Failover

The Cluster service attempts to fail over a group when:

  • The node currently hosting the group becomes inactive for any reason.
  • One of the resources within the group fails, and the resource's RestartAction property is set to ClusterResourceRestartNotify.
  • An administrator or developer forces failover.

A failover attempt consists of the following steps:

  1. The Cluster service takes all the resources in the group offline in an order determined by the group's dependency hierarchy: dependent resources first, followed by the resources on which they depend. For example, if an application depends on a Physical Disk resource, the Cluster service takes the application offline first, allowing the application to write changes to the disk before the disk is taken offline.

    The Cluster service takes a resource offline by invoking, through a Resource Monitor, the Offline entry point function of the resource DLL managing the resource. Offline implements shutdown procedures for the resource. If the resource does not shut down within a time limit specified by the resource's PendingTimeout property, the Cluster service forcefully terminates the resource by calling the resource DLL's Terminate entry point function.

  2. When all of the resources are offline, the Cluster service attempts to transfer the group to the node that is listed next on the group's list of preferred host nodes.

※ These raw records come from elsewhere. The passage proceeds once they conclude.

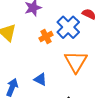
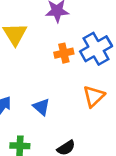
orange triangle: (76, 62) -> (94, 96), size x0.7

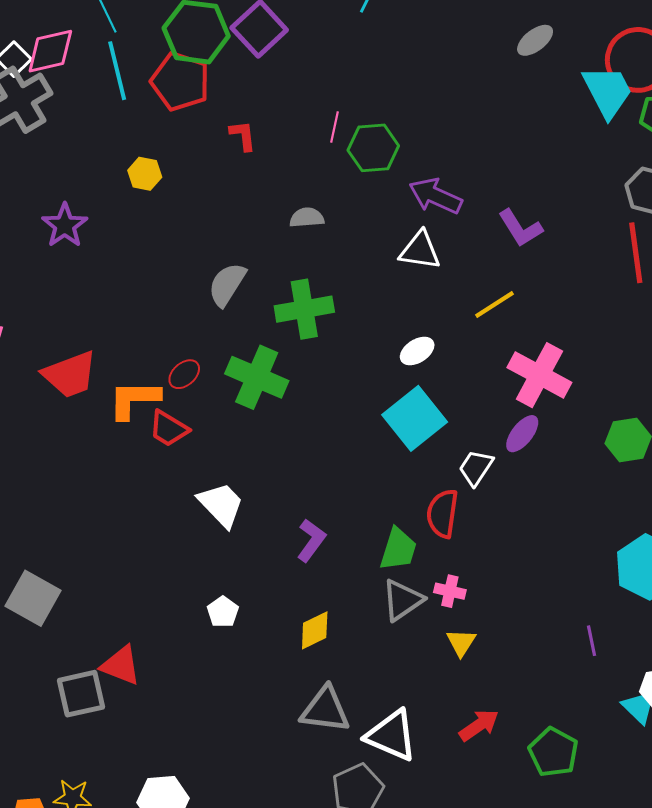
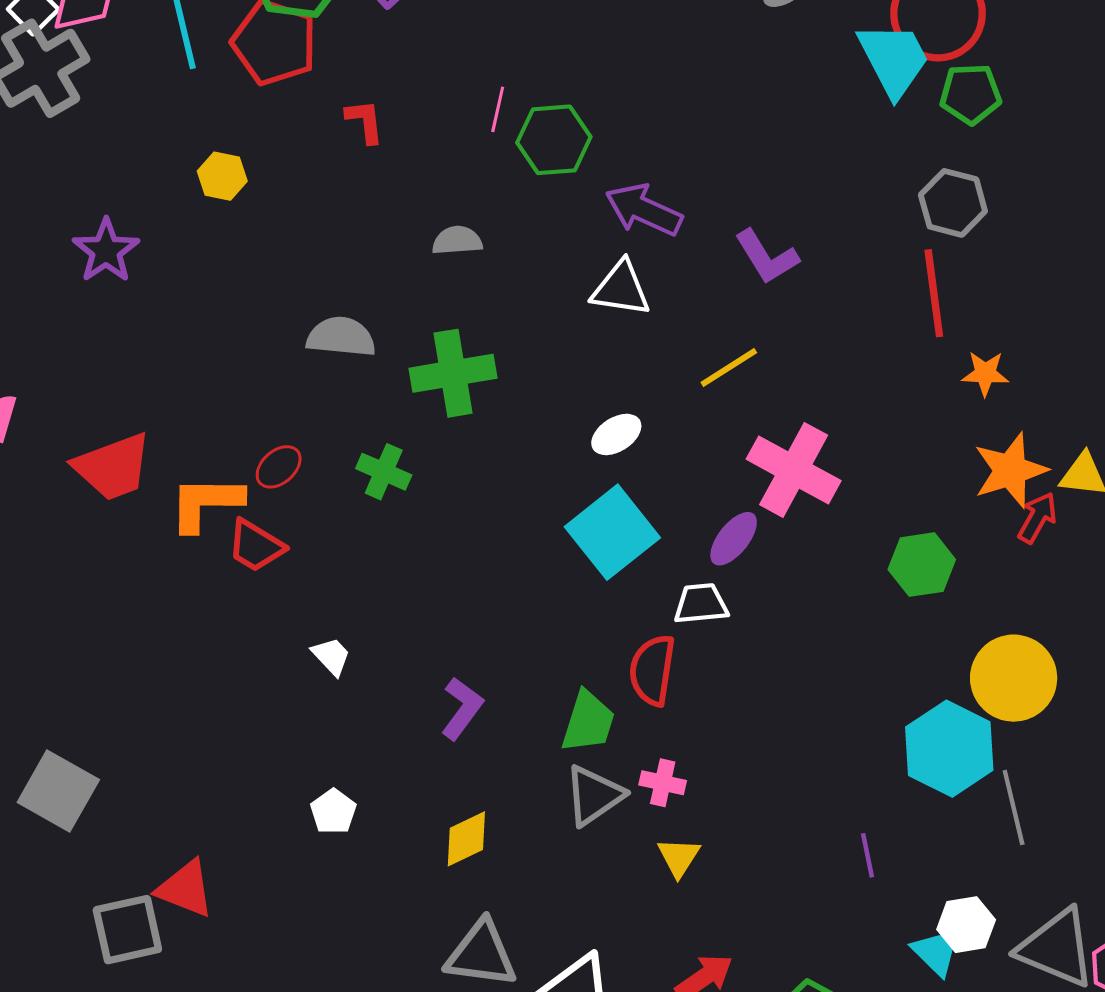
gray semicircle: (227, 284) -> (341, 337), turned 63
green cross: (257, 377) -> (384, 472), size x0.6
purple ellipse: (522, 434) -> (734, 539), moved
white trapezoid: (476, 468) -> (701, 604), turned 51
white trapezoid: (221, 505) -> (331, 656), size x0.6

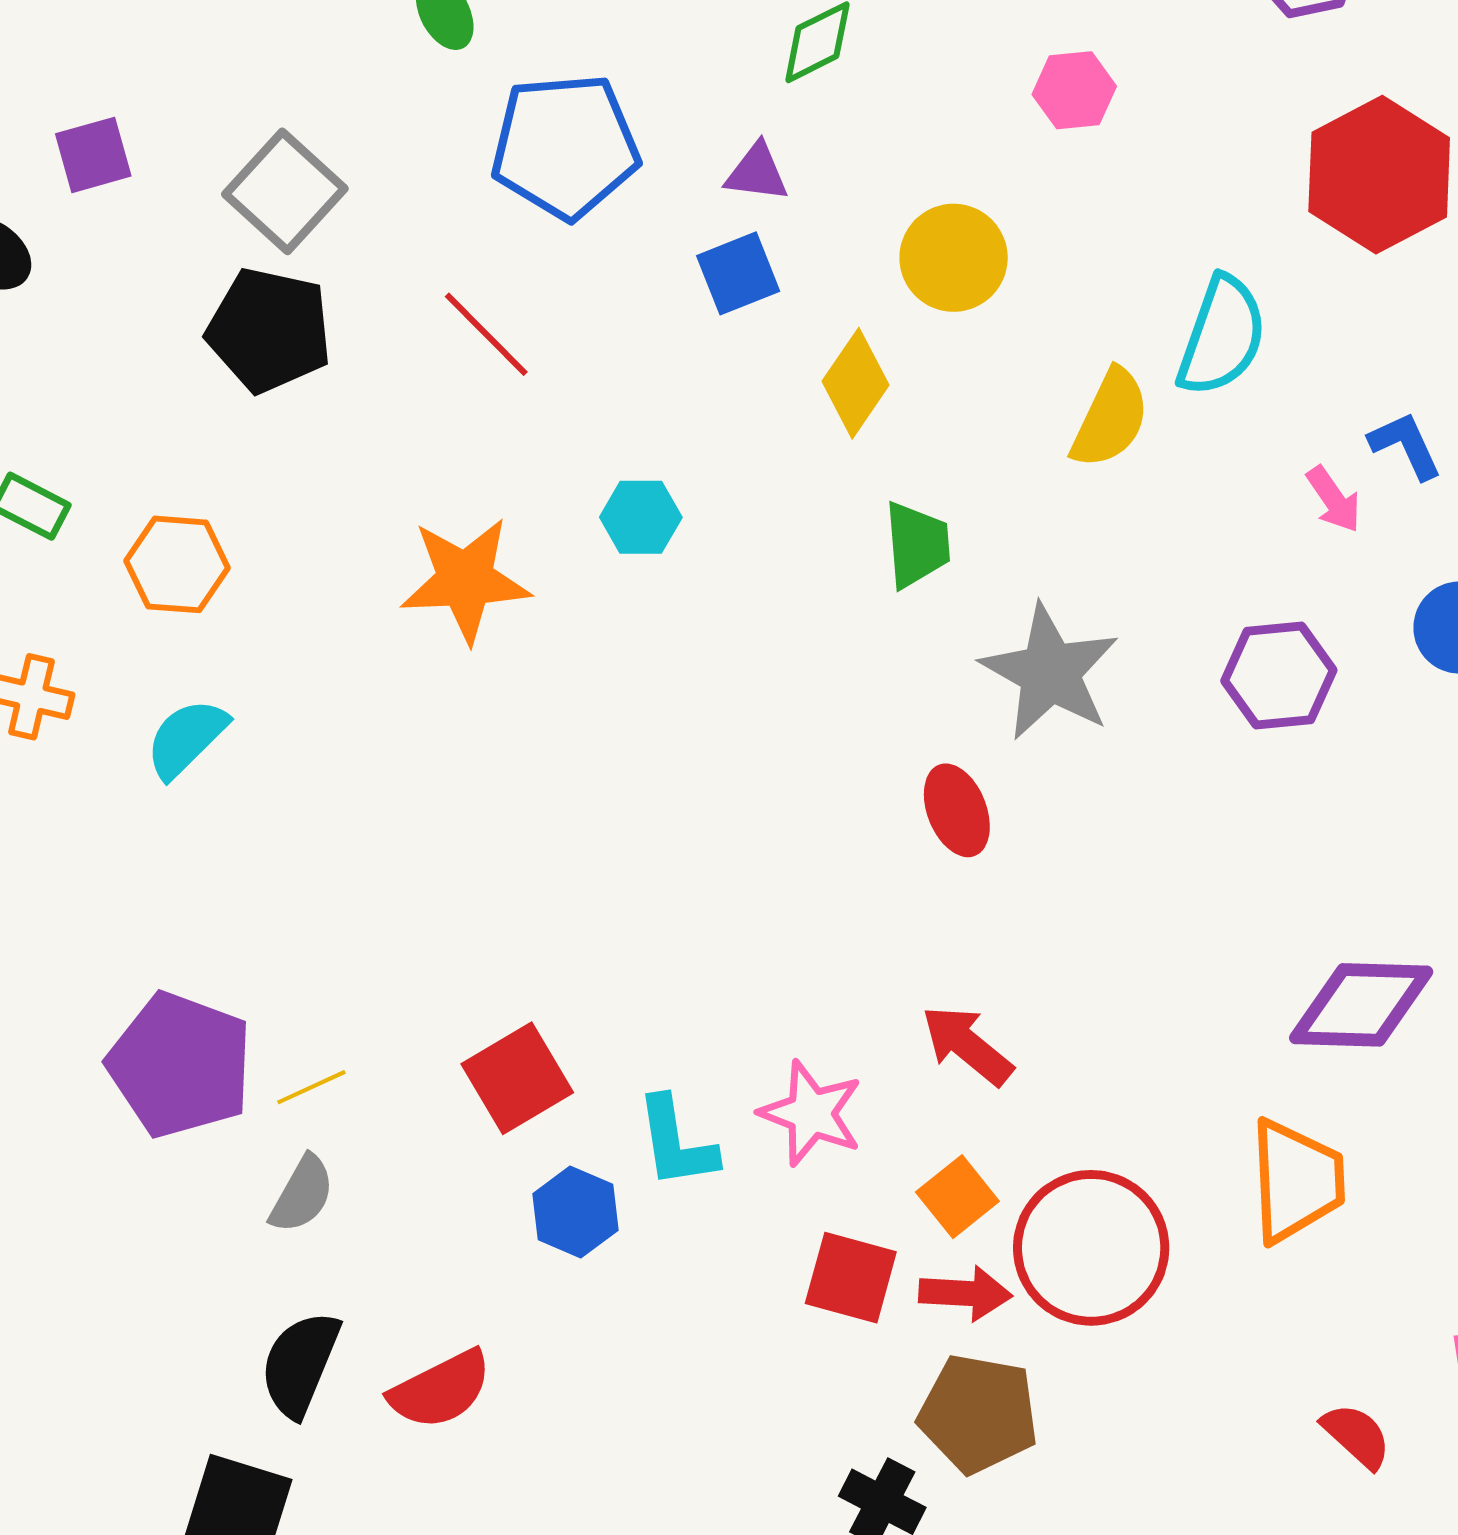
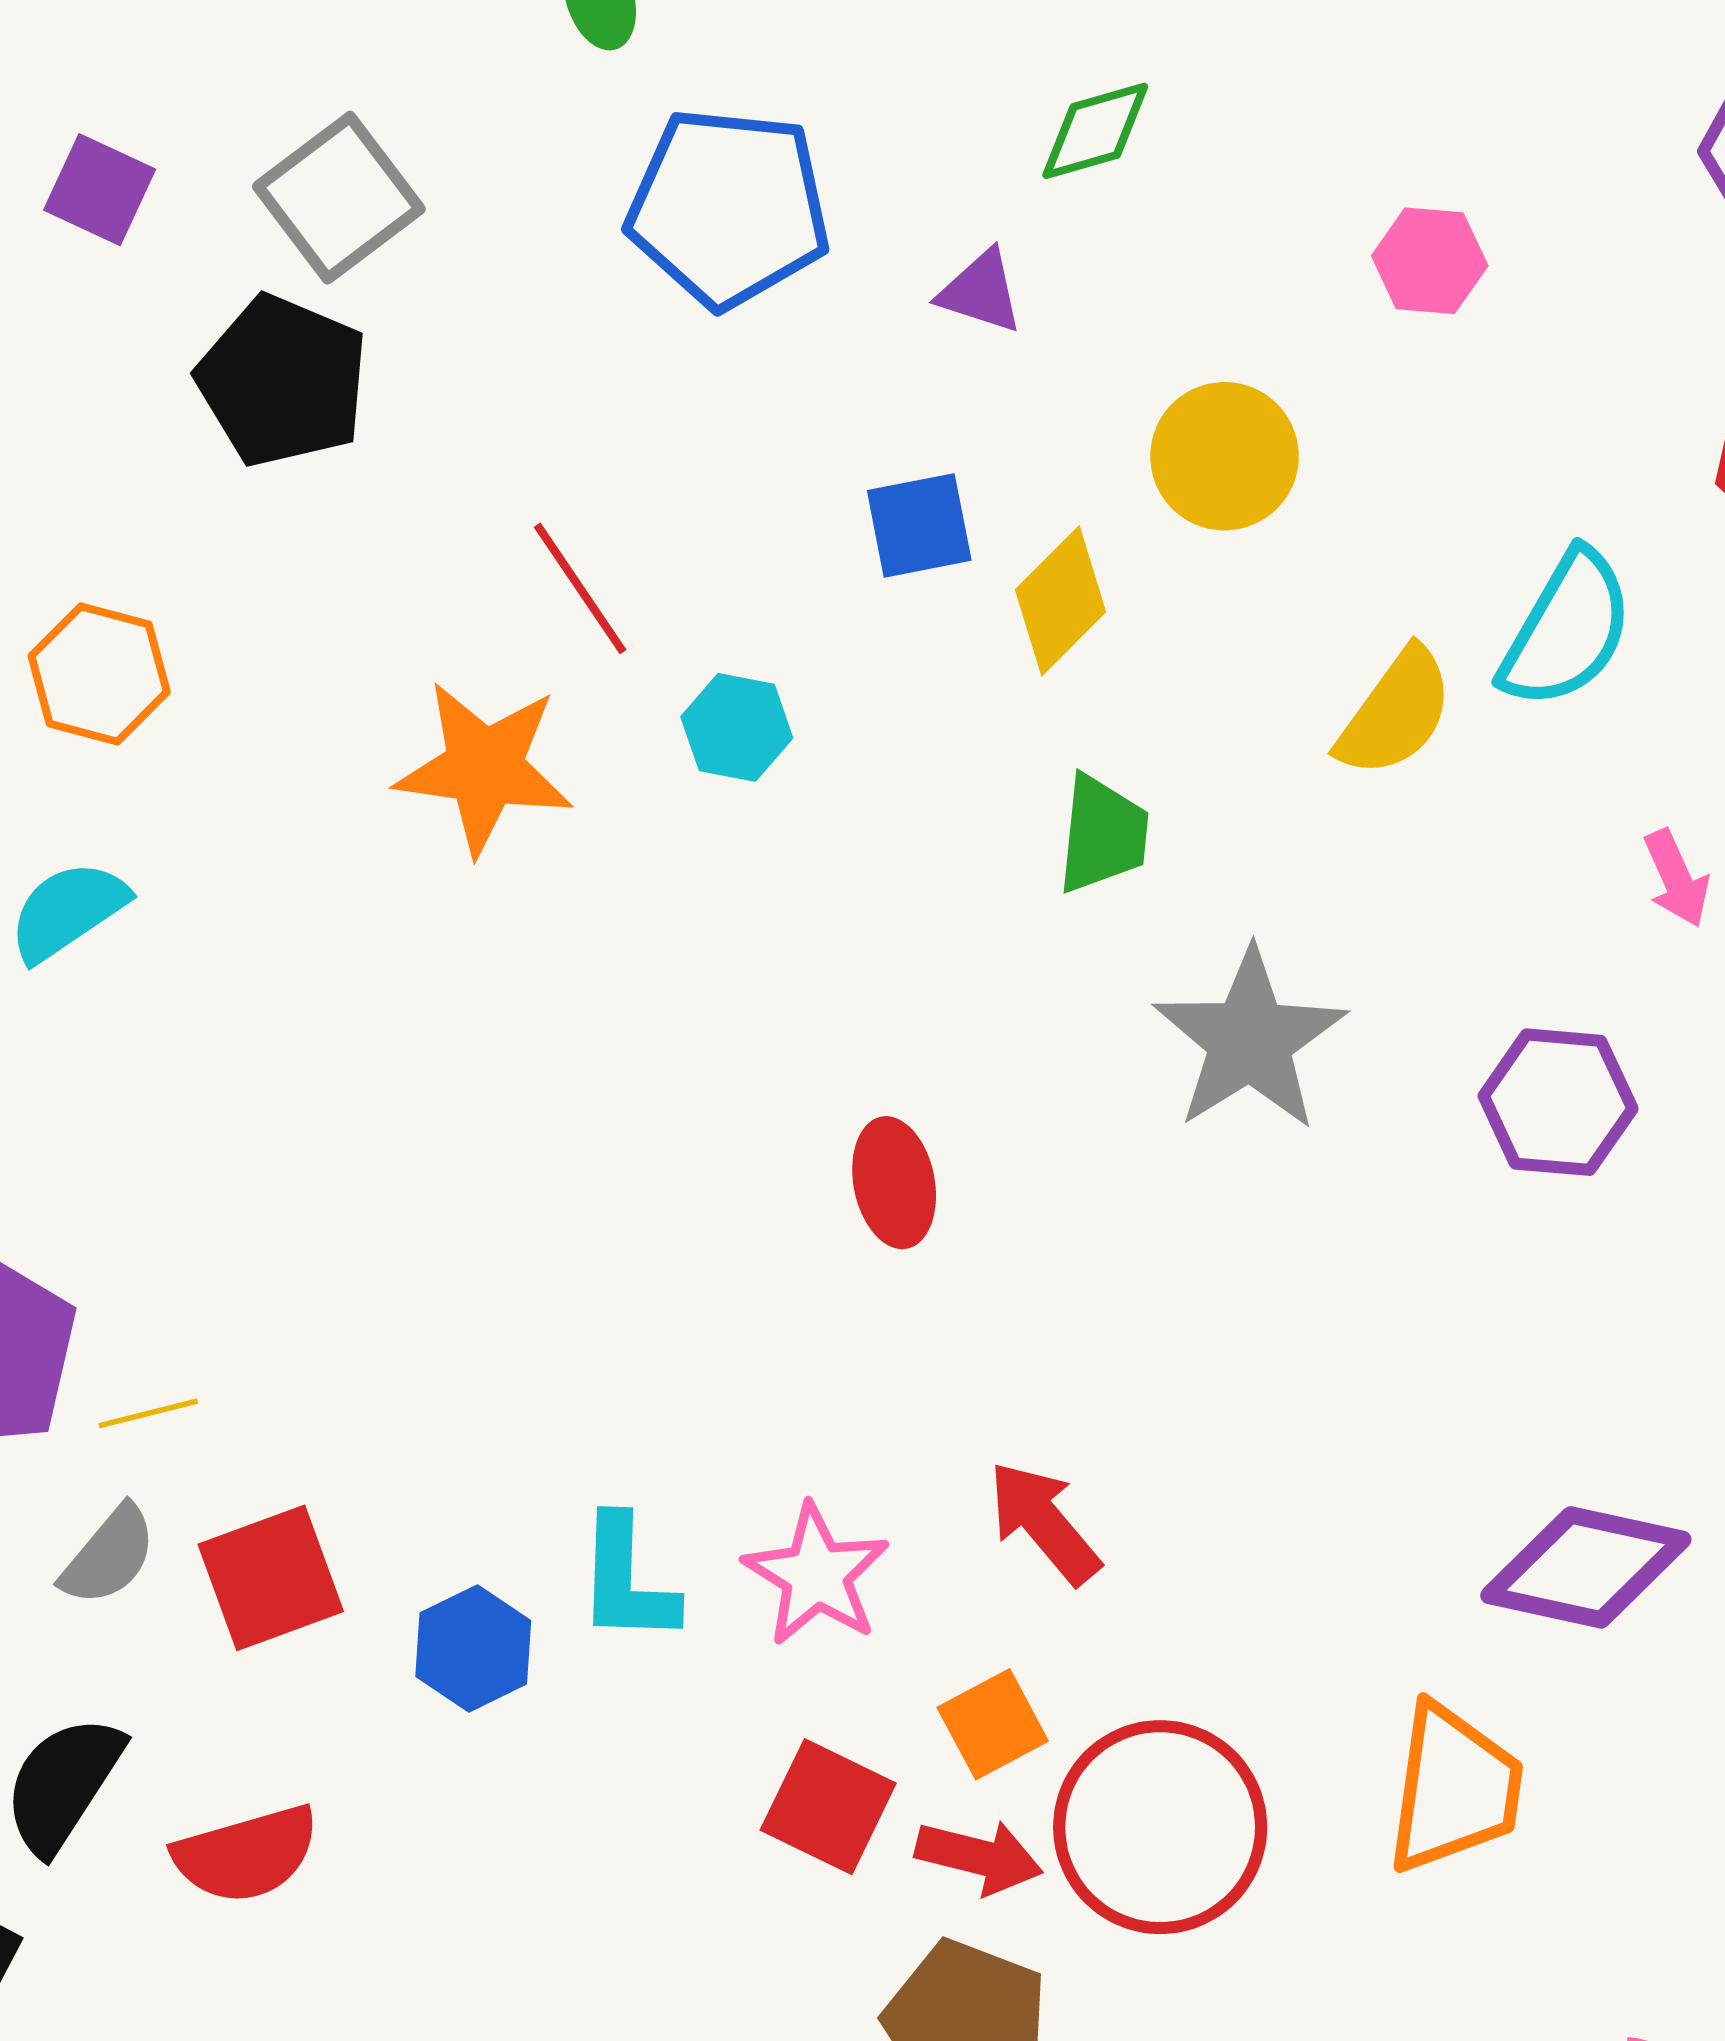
purple square: (93, 155) -> (100, 190), moved, turned 30
blue square: (738, 273) -> (919, 525), moved
red line: (486, 334) -> (580, 588), moved
red ellipse: (957, 810) -> (894, 1183), moved
red square: (517, 1078) -> (271, 1578), moved

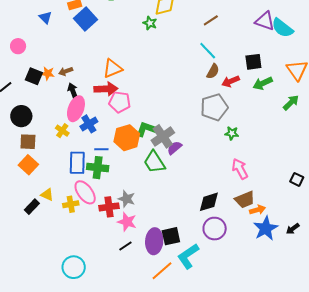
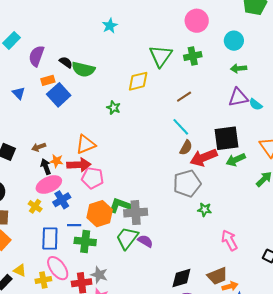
purple triangle: (265, 21) -> (238, 97), turned -30
green star: (150, 23) -> (114, 108), moved
cyan semicircle: (282, 28) -> (256, 104), size x0.6
black square: (253, 62) -> (226, 138), size x1.5
orange star: (48, 73) -> (57, 161), moved
red arrow: (231, 81) -> (204, 158), size x1.5
pink ellipse: (76, 109) -> (49, 184), turned 45
gray cross: (163, 136) -> (136, 213), turned 30
purple semicircle: (175, 148) -> (145, 241), moved, turned 70
green trapezoid: (154, 162) -> (127, 238), turned 70
green cross: (98, 168) -> (85, 241), moved
pink arrow: (240, 169) -> (229, 240), moved

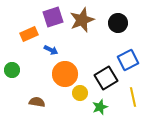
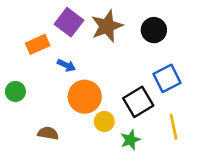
purple square: (53, 17) -> (69, 22), turned -35

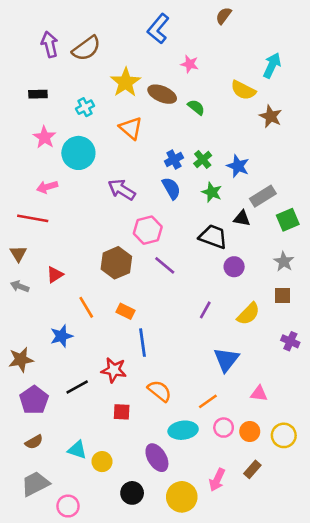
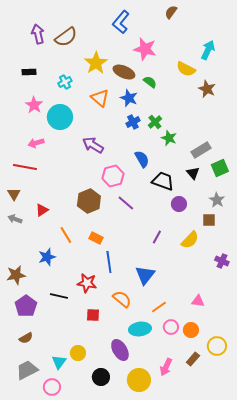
pink star: (190, 64) -> (145, 49), size x1.6
blue star: (238, 166) -> (129, 98), moved
blue semicircle: (171, 188) -> (142, 159), moved
green star: (212, 192) -> (169, 138), moved
black triangle: (242, 218) -> (193, 173), moved, turned 40
brown square: (282, 295) -> (209, 220), moved
blue triangle: (226, 360) -> (145, 275), moved
black line: (77, 387) -> (59, 296), turned 42
yellow circle: (284, 435) -> (217, 346), moved
cyan triangle: (77, 450) -> (59, 362), moved, turned 49

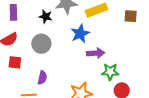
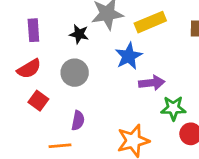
red square: (15, 62) -> (38, 101), turned 32

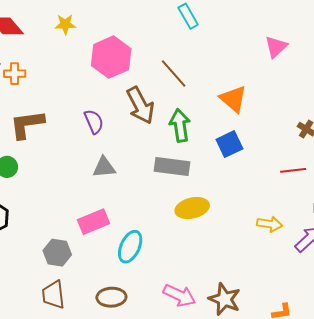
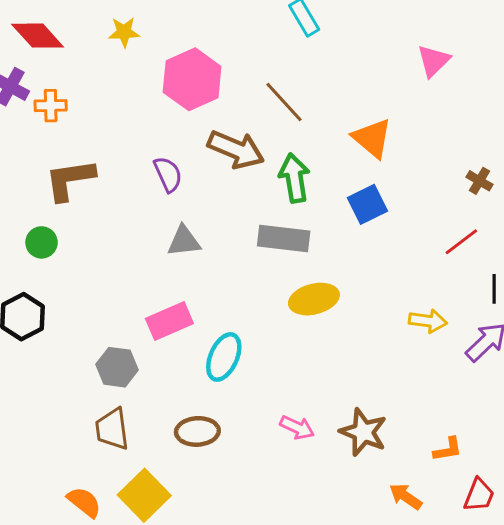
brown arrow: (140, 105) -> (236, 149), turned -39
red line: (293, 170) -> (461, 242), turned -30
pink arrow: (179, 295) -> (297, 427), size x0.7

  3. If the Cluster service successfully moves the group to another node, it attempts to bring all of the group's resources online, this time starting at the bottom of the dependency hierarchy. Failover is complete when all of the group's resources are online on the new node.

The Cluster service continues attempting to fail over a group until it succeeds or until a specified number of attempts have been made within a specified time span. A group's FailoverThreshold and FailoverPeriod properties specify a maximum number of failover attempts that can occur in an interval of time. If the Cluster service exceeds this limit, it concludes that the group cannot be brought online anywhere in the cluster and stops trying to fail over the group.

Ways to control failover policy

  • Define how the failover cluster detects and responds to the failure of individual resources in the group. For information, see Resource Failure.
  • Control the order in which the Cluster service takes resources offline by establishing dependency relationships between resources. For information, see Resource Dependencies.
  • When developing custom resource types, provide implementations of Offline specific to the needs of the resource being supported. Offline should shut down the resource quickly and gracefully. For information, see Implementing Offline.
  • Specify a resource's PendingTimeout property to control how long the Cluster service waits for the resource to shut down gracefully.
  • Maintain an accurate, prioritized list of the nodes that can act as host for the group. Make sure the nodes on the list have the capacity to host the group effectively. For information, see SetClusterGroupNodeList and Enumerating Objects.
  • Adjust a group's FailoverThreshold and FailoverPeriod properties to control how the group responds to unsuccessful failover. For more information on working with properties, see Setting Properties.